The styled Nice Tables output
# Tying It Collectively: One Perform, Each Time
The entire level of automation is repeatability. Wrap the pipeline so the following dataset is a single name:
from great_tables import GT, md
def descriptive_report(df, decimals=1):
numeric = df.select_dtypes("quantity")
stats = (numeric.agg(["count", "mean", "median", "std", "min", "max"]).T
.rename_axis("variable").reset_index())
stats["missing_%"] = df[numeric.columns].isna().imply().mul(100).values
return (
GT(stats, rowname_col="variable")
.tab_header(title="Descriptive Statistics",
subtitle=f"{len(df):,} rows x {df.form[1]} columns")
.fmt_integer(columns="rely")
.fmt_number(columns=["mean", "median", "std", "min", "max"], decimals=decimals)
.fmt_percent(columns="missing_%", decimals=1, scale_values=False)
.data_color(columns="std", palette="Blues")
.tab_source_note(md("Generated routinely with pandas + Nice Tables."))
)
descriptive_report(df) # level it at any DataFrame
That is the distinction between a snippet and a instrument: you write it as soon as and reuse it on each dataset that lands in your desk.
# Wrapping Up
Descriptive statistics do not need to be a chore you re-implement on each mission. The ladder we climbed has a rung for each state of affairs:
- Pandas
describe()and.agg(): Zero dependencies, excellent for fast checks and customized summaries. - skimpy: A richer console abstract with histograms and missing-data percentages, in a single name.
- fg-data-profiling: An entire interactive HTML report if you want the total exploratory knowledge evaluation (EDA) image.
- tableone: The stratified “Desk 1” with p-values and SMDs for analysis papers, with one-line export to LaTeX, HTML, and CSV.
- Nice Tables: Polished, publication-quality styling for any abstract you’ve got produced.

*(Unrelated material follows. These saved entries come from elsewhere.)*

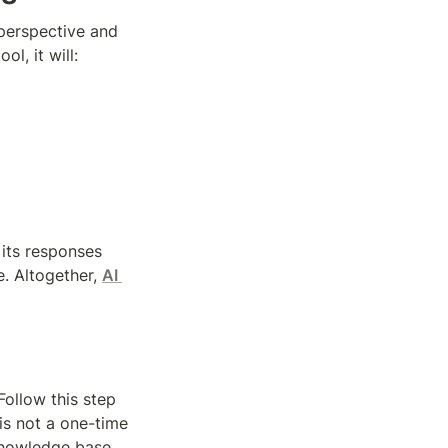
perspective and 
l, it will:
its responses 
. Altogether, 
AI 
ollow this step 
is not a one-time 
knowledge base 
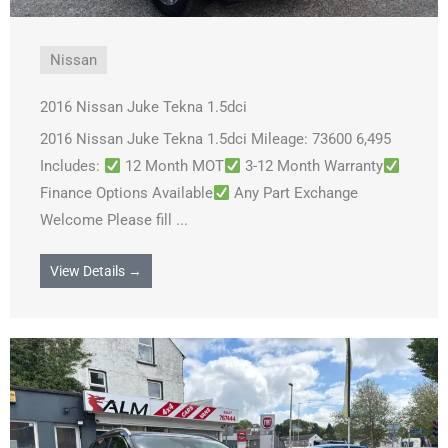
Nissan
2016 Nissan Juke Tekna 1.5dci
2016 Nissan Juke Tekna 1.5dci Mileage: 73600 6,495
Includes:
12 Month MOT
3-12 Month Warranty
Finance Options Available
Any Part Exchange
Welcome Please fill ...
View Details →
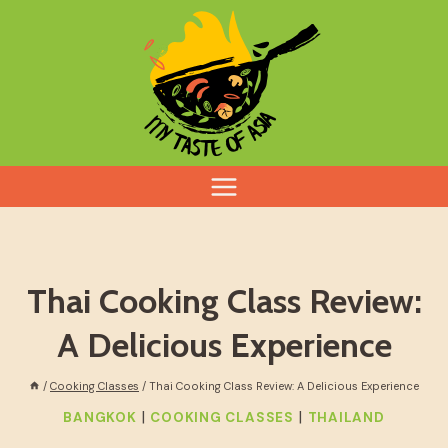
Skip
to
content
Thai Cooking Class Review:
A Delicious Experience
/
Cooking Classes
/
Thai Cooking Class Review: A Delicious Experience
|
|
BANGKOK
COOKING CLASSES
THAILAND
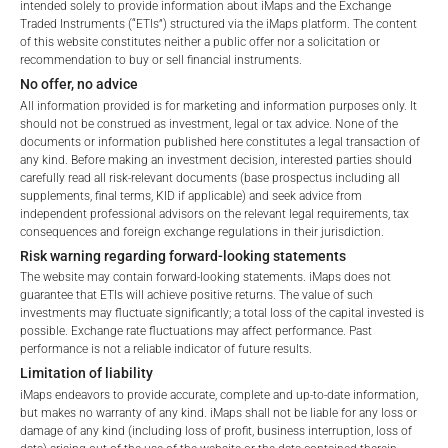
intended solely to provide information about iMaps and the Exchange
Traded Instruments (“ETIs”) structured via the iMaps platform. The content
of this website constitutes neither a public offer nor a solicitation or
recommendation to buy or sell financial instruments.
No offer, no advice
All information provided is for marketing and information purposes only. It
should not be construed as investment, legal or tax advice. None of the
documents or information published here constitutes a legal transaction of
any kind. Before making an investment decision, interested parties should
FEES
carefully read all risk-relevant documents (base prospectus including all
Welcome to the ETI's of iMaps Capital!
supplements, final terms, KID if applicable) and seek advice from
Please choose your profile:
independent professional advisors on the relevant legal requirements, tax
consequences and foreign exchange regulations in their jurisdiction.
Retail
Professional
Risk warning regarding forward-looking statements
Please choose your country of residence:
The website may contain forward-looking statements. iMaps does not
Total Management Fee*
2.12
%
guarantee that ETIs will achieve positive returns. The value of such
investments may fluctuate significantly; a total loss of the capital invested is
Performance Fee
10
%
possible. Exchange rate fluctuations may affect performance. Past
performance is not a reliable indicator of future results.
Max. Spread
2.5
%
Limitation of liability
iMaps endeavors to provide accurate, complete and up-to-date information,
Terms of Use
but makes no warranty of any kind. iMaps shall not be liable for any loss or
By accessing the iMaps Capital website you declare
damage of any kind (including loss of profit, business interruption, loss of
*) The Total Management Fee comprises fixed Maintenance
that you have understood and accept the following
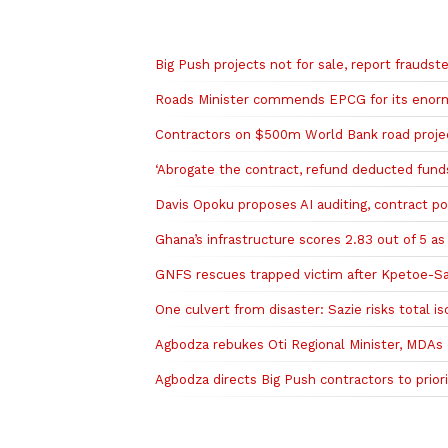
Related to this story
Big Push projects not for sale, report fraudst
Roads Minister commends EPCG for its enorm
Contractors on $500m World Bank road project
‘Abrogate the contract, refund deducted fun
Davis Opoku proposes AI auditing, contract por
Ghana’s infrastructure scores 2.83 out of 5 a
GNFS rescues trapped victim after Kpetoe-Sar
One culvert from disaster: Sazie risks total is
Agbodza rebukes Oti Regional Minister, MDAs 
Agbodza directs Big Push contractors to prior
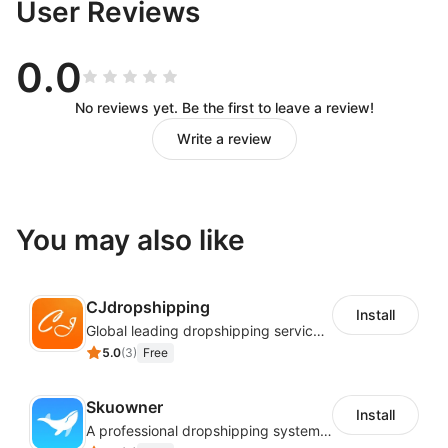
User Reviews
0.0
No reviews yet. Be the first to leave a review!
Write a review
You may also like
CJdropshipping
Install
Global leading dropshipping services provider
5.0
(
3
)
Free
Skuowner
Install
A professional dropshipping system - instantly import products from AliExpress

Decide the lightest instrument that solutions your query. For a five-second sanity test, describe() wins. For a manuscript, tableone and Nice Tables earn their hold. And when you wrap your favourite mixture in a operate, you cease doing descriptive statistics and begin operating them — which is strictly the place you need to be so you possibly can spend your time on the evaluation that truly requires your mind.
Kanwal Mehreen is a machine studying engineer and a technical author with a profound ardour for knowledge science and the intersection of AI with drugs. She co-authored the e-book “Maximizing Productiveness with ChatGPT”. As a Google Era Scholar 2022 for APAC, she champions variety and tutorial excellence. She’s additionally acknowledged as a Teradata Range in Tech Scholar, Mitacs Globalink Analysis Scholar, and Harvard WeCode Scholar. Kanwal is an ardent advocate for change, having based FEMCodes to empower ladies in STEM fields.